2. Normalize date_of_birth into a new optional table. This adds complexity and is not my preferred solution, but is a way to normalize, avoid NULL, and ensure data quality.
As always, before making decisions based on data, filter accordingly. If a data element is optional, then decisions made with that column need to properly omit or take into account scenarios where data is not provided.
Where Does This Lead Us next?
The moral of this short series of stories, code, and vague attempts at humor was to remind us that database architecture and performance optimization go hand-in-hand. Both address the same challenges in different ways and at different times within a software design life cycle.
Asking (and answering) good questions up-front can allow for better data architecture and remove the need for dramatic bug-fixes and changes later on. While not all problems can be proactively solved, a keen eye for detail can prevent many future problems ranging from inconveniences all the way to full-scale disasters.

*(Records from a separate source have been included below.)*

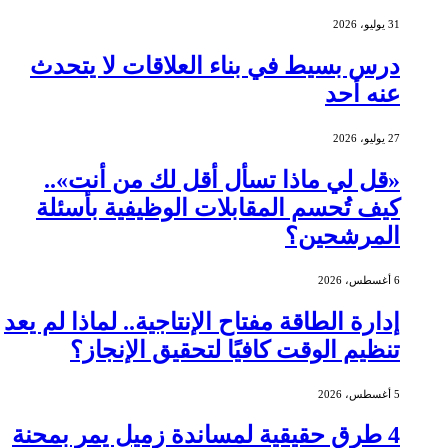
31 يوليو، 2026
درس بسيط في بناء العلاقات لا يتحدث
عنه أحد
27 يوليو، 2026
«قل لي ماذا تسأل أقل لك من أنت»..
كيف تُحسم المقابلات الوظيفية بأسئلة
المرشحين؟
6 أغسطس، 2026
إدارة الطاقة مفتاح الإنتاجية.. لماذا لم يعد
تنظيم الوقت كافيًا لتحقيق الإنجاز؟
5 أغسطس، 2026
4 طرق حقيقية لمساندة زميل يمر بمحنة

As this list of design questions grows, so does our experience with seeking the answers to them and turning that information into well-architected database objects and code. We all have crazy stories of how bad data choices led to messy clean-up operations and those tales we share over a drink may very well be the motivation and foundation for future good database architecture decisions.